The towering groundskeeper noted her look of adult mischief, and there was a slight glint of something in return in his eyes, “But for now, learning the ways and situations of the people. You can’t hope to convince them of something if you don’t know how to speak to them in a language that really grasps at them. Not everyone will be moved by the same pleas.”
“It is our solemn duty to bring others to our faith. If others aren’t being brought into our folds, then it’s our own failure,” she agreed.
His gaze was unflinching until finally a slight smile rose on his charcoal coloured face. He reached a hand out to her head, resting his large palm upon her crown as he spoke. “You are correct, acolyte. The temple has lost the dedication of the people because it is not dedicated to the people. Without even beginning your observations, you know much.”

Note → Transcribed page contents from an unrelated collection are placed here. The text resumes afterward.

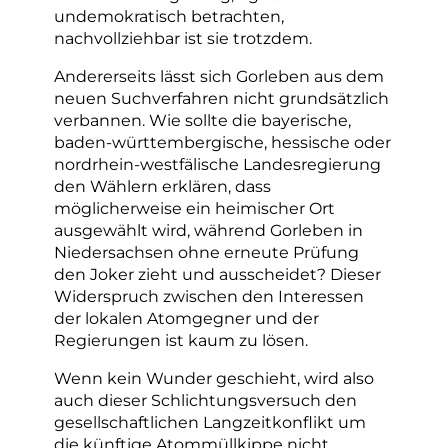
undemokratisch betrachten,
nachvollziehbar ist sie trotzdem.
Andererseits lässt sich Gorleben aus dem
neuen Suchverfahren nicht grundsätzlich
verbannen. Wie sollte die bayerische,
baden-württembergische, hessische oder
nordrhein-westfälische Landesregierung
den Wählern erklären, dass
möglicherweise ein heimischer Ort
ausgewählt wird, während Gorleben in
Niedersachsen ohne erneute Prüfung
den Joker zieht und ausscheidet? Dieser
Widerspruch zwischen den Interessen
der lokalen Atomgegner und der
Regierungen ist kaum zu lösen.
Wenn kein Wunder geschieht, wird also
auch dieser Schlichtungsversuch den
gesellschaftlichen Langzeitkonflikt um
die künftige Atommüllkippe nicht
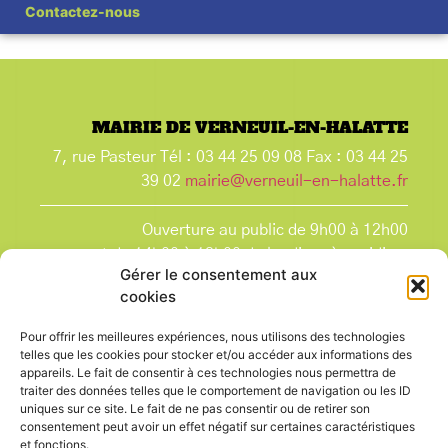
Contactez-nous
MAIRIE DE VERNEUIL-EN-HALATTE
7, rue Pasteur Tél : 03 44 25 09 08 Fax : 03 44 25
39 02
mairie@verneuil-en-halatte.fr
Ouverture au public de 9h00 à 12h00
et de 14h00 à 18h00 du lundi après-midi au
Gérer le consentement aux
vendredi,
cookies
et le samedi de 9h00 à 12h00.
La Mairie est fermée tous les lundis matin
, ainsi
Pour offrir les meilleures expériences, nous utilisons des technologies
que les jours fériés.
telles que les cookies pour stocker et/ou accéder aux informations des
appareils. Le fait de consentir à ces technologies nous permettra de
traiter des données telles que le comportement de navigation ou les ID
uniques sur ce site. Le fait de ne pas consentir ou de retirer son
consentement peut avoir un effet négatif sur certaines caractéristiques
et fonctions.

She bowed her head tenderly, “Thank you.”
Turning his gaze back upon her he paused a moment, “I will send you out at first to observe and learn. You will take a basket of flowers grown here, dispense them to the people you see. If some offer donations, accept them and invite them to come to the temple for solace or guidance should they need it.”
“Of course, Temple Master,” she paused in a thoughtful manner, “When shall I go, then?”
He unfurled his arms from across his bare chest, “As soon as you are prepared to go, come see me in the flower gardens. I will give you the basket of flowers to hand out, acolyte. I place the rest in your capable hands.”